_Work to be completed_. Reproduce word for word every line from the one containing "個人情報保護方針 (345, 1178)" to the final line of the data below; omit the pictures.
━━━ Records for this task ━━━
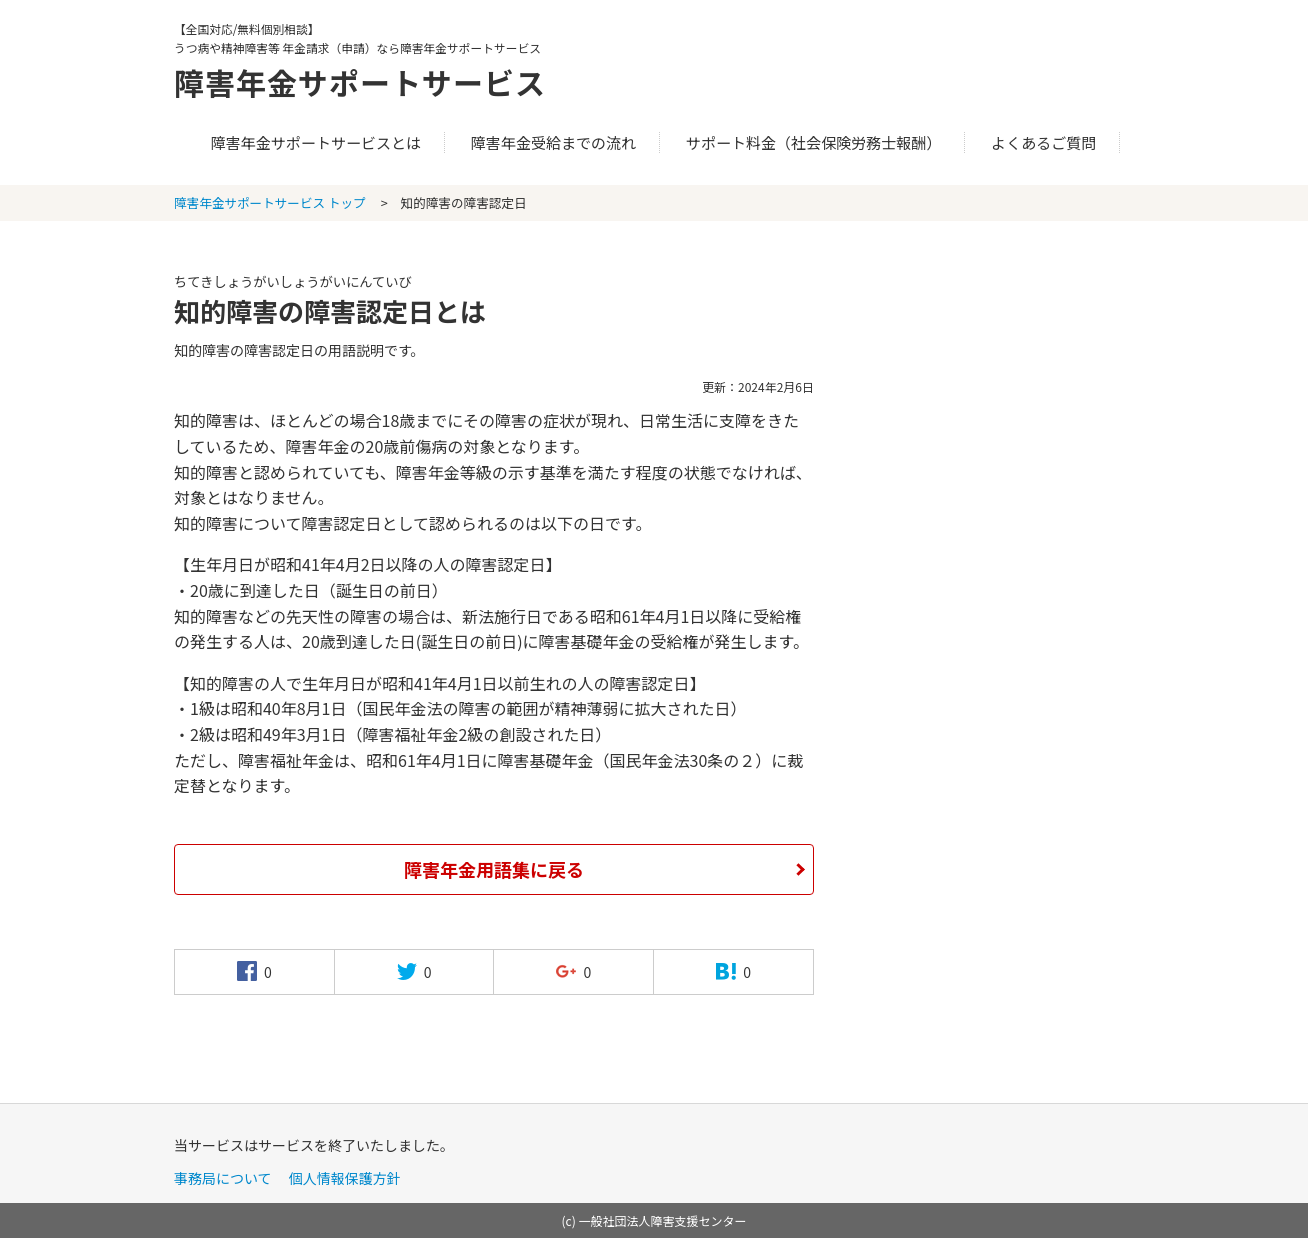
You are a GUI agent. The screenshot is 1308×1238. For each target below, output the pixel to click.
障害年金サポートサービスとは (316, 142)
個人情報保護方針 (345, 1178)
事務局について (223, 1178)
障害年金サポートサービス (360, 82)
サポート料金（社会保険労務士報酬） (814, 142)
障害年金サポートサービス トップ (270, 202)
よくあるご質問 (1043, 142)
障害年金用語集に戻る (494, 869)
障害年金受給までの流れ (553, 142)
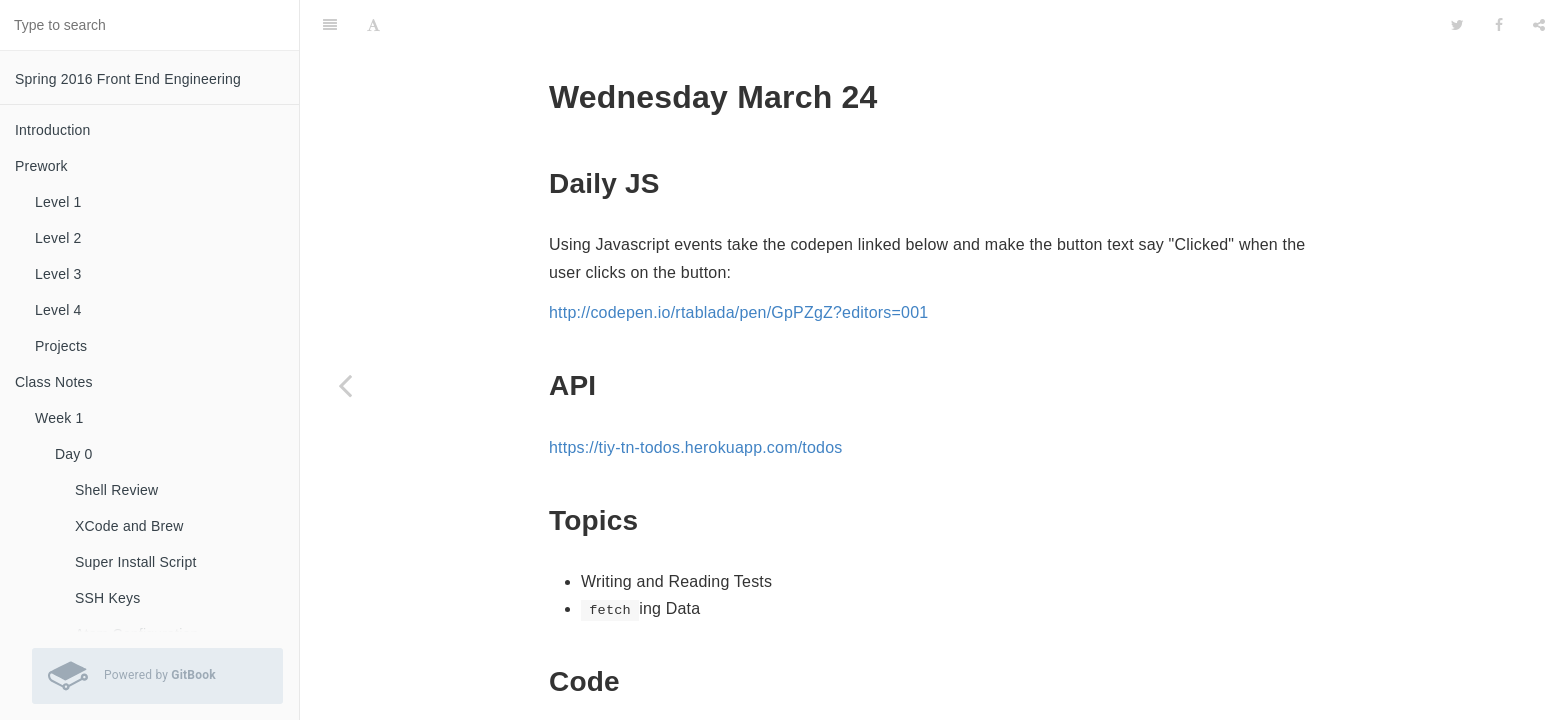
━━━
_Your response_.
個人情報保護方針 (345, 1178)
事務局について (223, 1178)
障害年金サポートサービス (360, 82)
サポート料金（社会保険労務士報酬） (814, 142)
障害年金サポートサービス トップ (270, 202)
よくあるご質問 (1043, 142)
障害年金用語集に戻る (494, 869)
障害年金受給までの流れ (553, 142)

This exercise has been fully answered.